Cooper reiterated Jenkins’ thoughts later that afternoon.
“This pandemic is not behind us yet,” Cooper said. “We will continue listening to experts as we share health recommendations and the tools that people need to stay safe. If the pandemic worsens and additional action is necessary, we’ll take it.”
Cooper reiterated a plea he has made since late last year, to try to get the state vaccination rate to 75 or 80 percent.
“We’ve made so much progress against this virus and now is not the time to ignore it,” Cooper said. “Even if you have been vaccinated, take it upon yourself to get others a shot. I’m confident that we can clear whatever hurdles remain and emerge from this pandemic stronger than before.”
State, local school tension
The North Carolina Association of Educators, a powerful voice for teachers, expressed a lack of confidence in the school safety guidance issued by Cooper and his team on Wednesday. The American Academy of Pediatrics issued school guidelines on July 18 recommending that masks be kept on in schools while also urging all eligible students and staff to get vaccinated.
“In the face of dramatically rising COVID infections among unvaccinated North Carolinians in the past several weeks due to the Delta variant, and schools preparing to open for the new school year, this seems a very poorly timed decision,” Tamika Walker Kelly, the NCAE president, said in a statement issued while Cooper and Cohen were in a briefing with reporters.
There are Republicans in the General Assembly, though, who are pushing for the “Free the Smiles Act,” a bill that would give local school boards and governing authorities of private schools the decision-making power to determine whether masks are mandatory.
If a school board votes for mandatory face coverings, members would have to put the requirement to a vote at least once a month to determine whether the requirement should be continued.
“I think it’s a pretty bad idea,” Cooper said, adding that it’s pretty obvious from the state guidance that the public health team considers masking the best way to protect students and teachers from the coronavirus.

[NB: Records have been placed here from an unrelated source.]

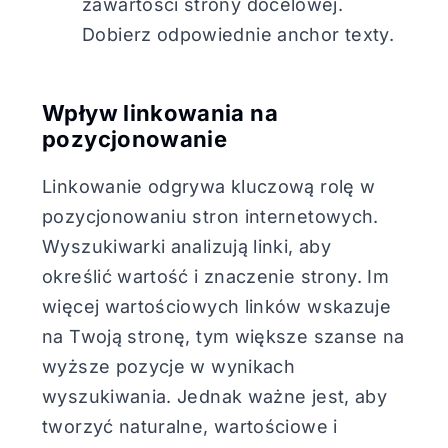
zawartości strony docelowej.
Dobierz odpowiednie anchor texty.
Wpływ linkowania na
pozycjonowanie
Linkowanie odgrywa kluczową rolę w
pozycjonowaniu stron internetowych.
Wyszukiwarki analizują linki, aby
określić wartość i znaczenie strony. Im
więcej wartościowych linków wskazuje
na Twoją stronę, tym większe szanse na
wyższe pozycje w wynikach
wyszukiwania. Jednak ważne jest, aby
tworzyć naturalne, wartościowe i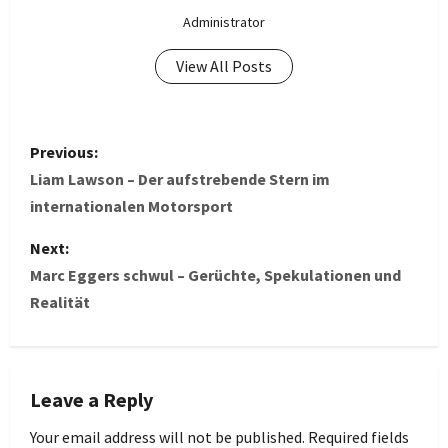
Administrator
View All Posts
P
Previous:
o
Liam Lawson – Der aufstrebende Stern im
internationalen Motorsport
s
Next:
t
Marc Eggers schwul – Gerüchte, Spekulationen und
Realität
n
a
v
Leave a Reply
i
Your email address will not be published.
Required fields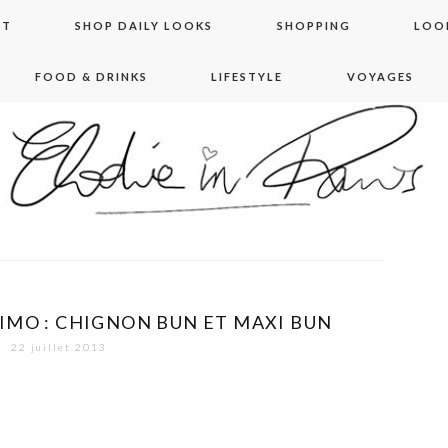
NT
SHOP DAILY LOOKS
SHOPPING
LOO
FOOD & DRINKS
LIFESTYLE
VOYAGES
 in paris
IMO : CHIGNON BUN ET MAXI BUN
22 juillet 2013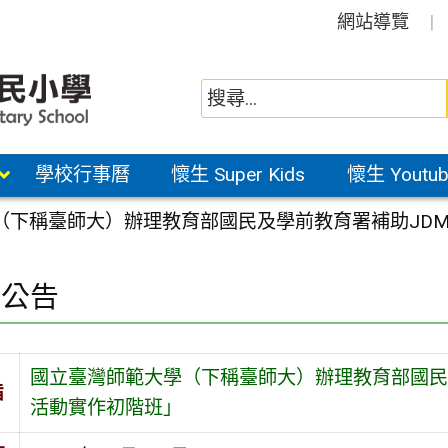
網站導覽
學校行事曆
懷生 Super Kids
懷生 Youtub
下稱臺師大）辦理教育部國民及學前教育署補助JDM 4
園公告
國立臺灣師範大學（下稱臺師大）辦理教育部國民及學前
旨
活動實作初階班」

Coronavirus by the numbers
According to NCDHHS data, as of Wednesday afternoon:
- 13,550 people total in North Carolina have died of coronavirus.
- 1,028,131 have been diagnosed with the disease. Of those, 694 are in the hospital, up from 391 people on July 1. The hospitalization figure is a snapshot of people hospitalized with COVID-19 infections on a given day and does not represent all of the North Carolinians who may have been in the hospital throughout the course of the epidemic.

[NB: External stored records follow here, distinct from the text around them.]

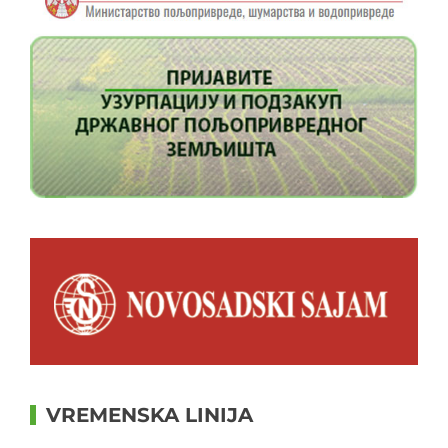
VREMENSKA LINIJA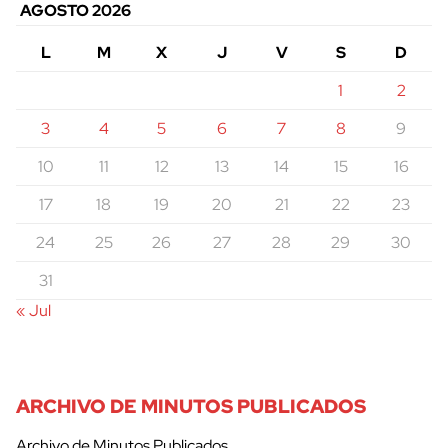
AGOSTO 2026
L
M
X
J
V
S
D
1
2
3
4
5
6
7
8
9
10
11
12
13
14
15
16
17
18
19
20
21
22
23
24
25
26
27
28
29
30
31
« Jul
ARCHIVO DE MINUTOS PUBLICADOS
Archivo de Minutos Publicados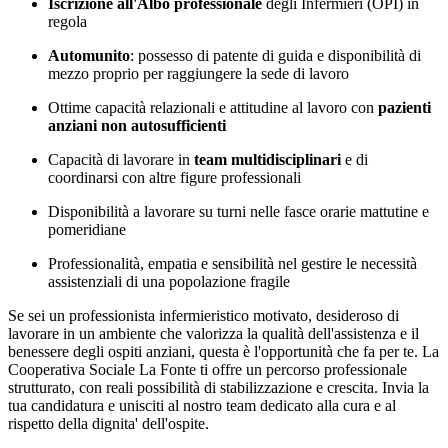
Iscrizione all'Albo professionale
degli Infermieri (OPI) in
regola
Automunito
: possesso di patente di guida e disponibilità di
mezzo proprio per raggiungere la sede di lavoro
Ottime capacità relazionali e attitudine al lavoro con
pazienti
anziani non autosufficienti
Capacità di lavorare in
team multidisciplinari
e di
coordinarsi con altre figure professionali
Disponibilità a lavorare su turni nelle fasce orarie mattutine e
pomeridiane
Professionalità, empatia e sensibilità nel gestire le necessità
assistenziali di una popolazione fragile
Se sei un professionista infermieristico motivato, desideroso di
lavorare in un ambiente che valorizza la qualità dell'assistenza e il
benessere degli ospiti anziani, questa è l'opportunità che fa per te. La
Cooperativa Sociale La Fonte ti offre un percorso professionale
strutturato, con reali possibilità di stabilizzazione e crescita. Invia la
tua candidatura e unisciti al nostro team dedicato alla cura e al
rispetto della dignita' dell'ospite.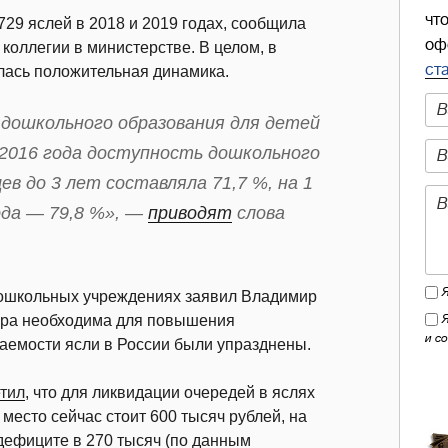
чт
729 яслей в 2018 и 2019 годах, сообщила
оф
коллегии в министерстве. В целом, в
ст
лась положительная динамика.
дошкольного образования для детей
 2016 года доступность дошкольного
ев до 3 лет составляла 71,7 %, на 1
года — 79,8 %», —
приводят
слова
дошкольных учреждениях заявил Владимир
ера необходима для повышения
и с
даемости ясли в России были упразднены.
тил
, что для ликвидации очередей в яслях
 место сейчас стоит 600 тысяч рублей, на
 дефиците в 270 тысяч (по данным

- 1,001,590 people who had COVID-19 are presumed to have recovered. This weekly estimate does not denote how many of the diagnosed cases in the state are still infectious. Nor does it reflect the number of so-called “long-haul” survivors of coronavirus who continue to feel the effects of the disease beyond the defined “recovery” period.
- To date, 14,152,860 tests have been completed in North Carolina. As of July 7, 2020, all labs in the state are required to report both their positive and negative test results to the lab, so that figure includes all of the COVID-19 tests performed in the state.

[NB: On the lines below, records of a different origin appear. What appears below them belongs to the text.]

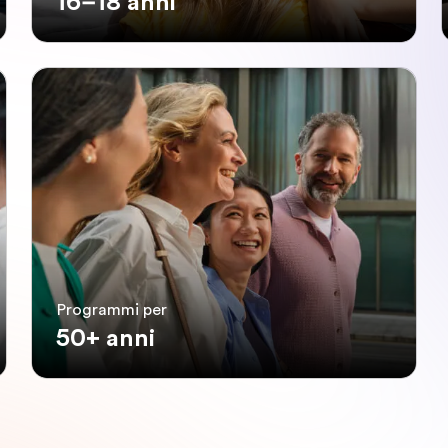
16–18 anni
Programmi per
50+ anni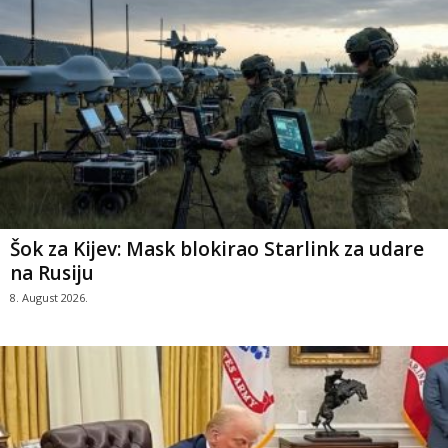
Šok za Kijev: Mask blokirao Starlink za udare
na Rusiju
8. August 2026.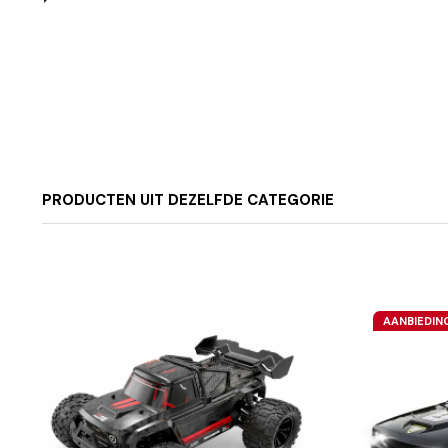
PRODUCTEN UIT DEZELFDE CATEGORIE
AANBIEDIN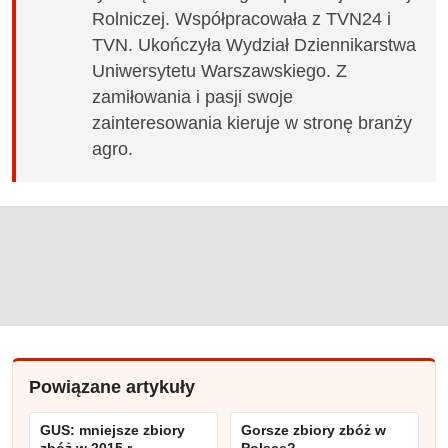
Rolniczej. Współpracowała z TVN24 i
TVN. Ukończyła Wydział Dziennikarstwa
Uniwersytetu Warszawskiego. Z
zamiłowania i pasji swoje
zainteresowania kieruje w stronę branży
agro.
Powiązane artykuły
GUS: mniejsze zbiory
Gorsze zbiory zbóż w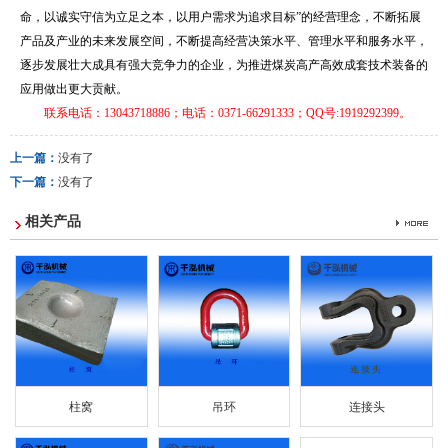
命，以诚实守信为立足之本，以用户需求为追求目标”的经营理念，不断拓展
产品及产业的未来发展空间，不断提高经营决策水平、管理水平和服务水平，
逐步发展壮大成具有强大竞争力的企业，为推进煤炭高产高效成套技术装备的
应用做出更大贡献。
联系电话：
13043718886
；电话：0371-66291333
；
QQ
号
:1919292399
。
上一篇：
没有了
下一篇：
没有了
相关产品
柱窝
吊环
连接头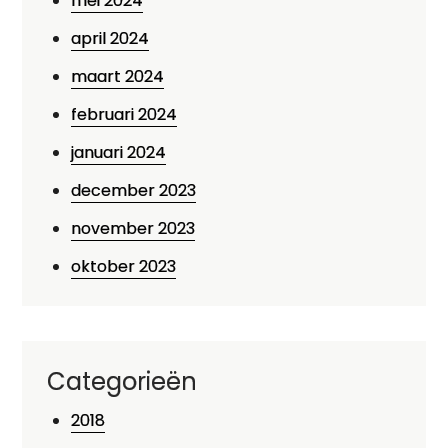
mei 2024
april 2024
maart 2024
februari 2024
januari 2024
december 2023
november 2023
oktober 2023
Categorieën
2018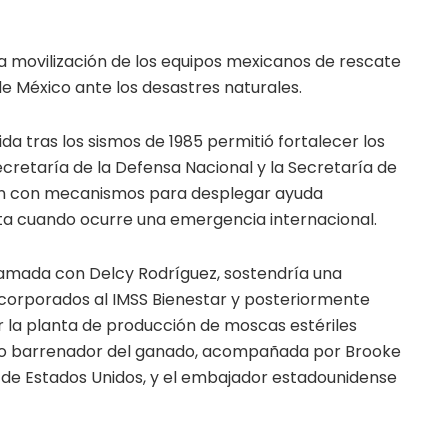
 movilización de los equipos mexicanos de rescate
 de México ante los desastres naturales.
ida tras los sismos de 1985 permitió fortalecer los
cretaría de la Defensa Nacional y la Secretaría de
tan con mecanismos para desplegar ayuda
a cuando ocurre una emergencia internacional.
llamada con Delcy Rodríguez, sostendría una
corporados al IMSS Bienestar y posteriormente
r la planta de producción de moscas estériles
no barrenador del ganado, acompañada por Brooke
ra de Estados Unidos, y el embajador estadounidense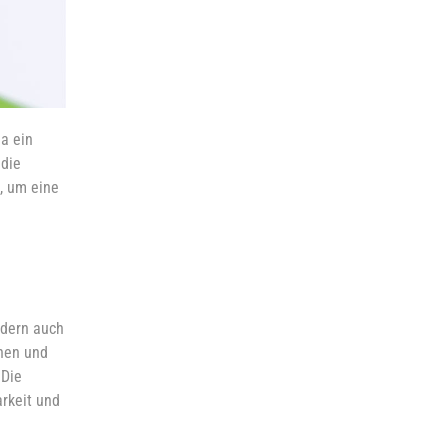
a ein
 die
, um eine
ndern auch
hen und
 Die
rkeit und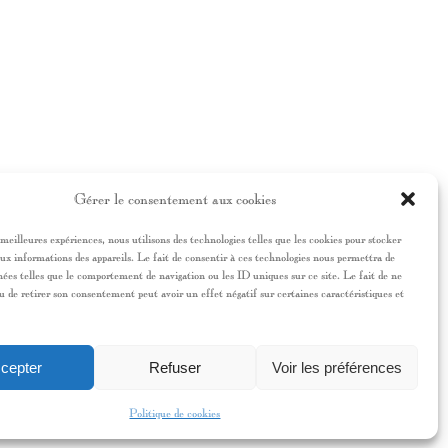
Gérer le consentement aux cookies
 meilleures expériences, nous utilisons des technologies telles que les cookies pour stocker
ux informations des appareils. Le fait de consentir à ces technologies nous permettra de
nées telles que le comportement de navigation ou les ID uniques sur ce site. Le fait de ne
u de retirer son consentement peut avoir un effet négatif sur certaines caractéristiques et
cepter
Refuser
Voir les préférences
Politique de cookies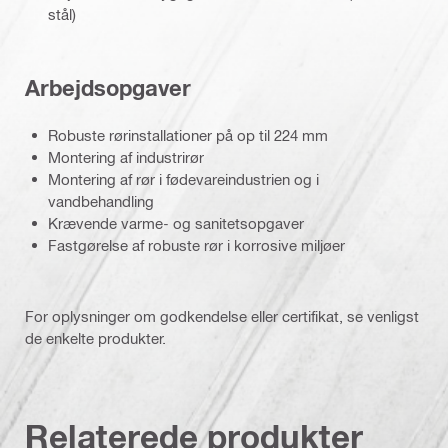
stål)
Arbejdsopgaver
Robuste rørinstallationer på op til 224 mm
Montering af industrirør
Montering af rør i fødevareindustrien og i
vandbehandling
Krævende varme- og sanitetsopgaver
Fastgørelse af robuste rør i korrosive miljøer
For oplysninger om godkendelse eller certifikat, se venligst
de enkelte produkter.
Relaterede produkter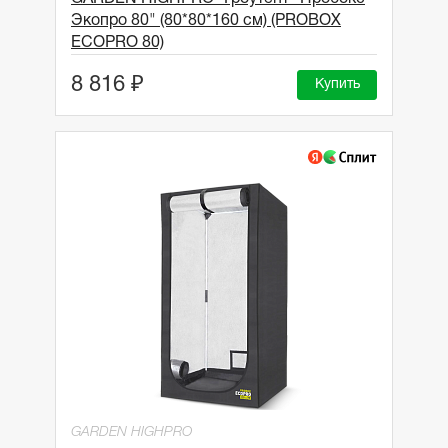
Экопро 80" (80*80*160 см) (PROBOX
ECOPRO 80)
8 816 ₽
Купить
GARDEN HIGHPRO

- People ages 25-49 make up the largest group of cases (39 percent). While 14 percent of the positive diagnoses were in people ages 65 and older, seniors make up 82 percent of coronavirus deaths in the state.
- 86 outbreaks are ongoing in group facilities across the state, including nursing homes and correctional and residential care facilities.
- As of Wednesday, 192 COVID-19 patients were in intensive care units across the state.
- As of July 21, 5,119,340 North Carolinians have received at least one dose of a coronavirus vaccine.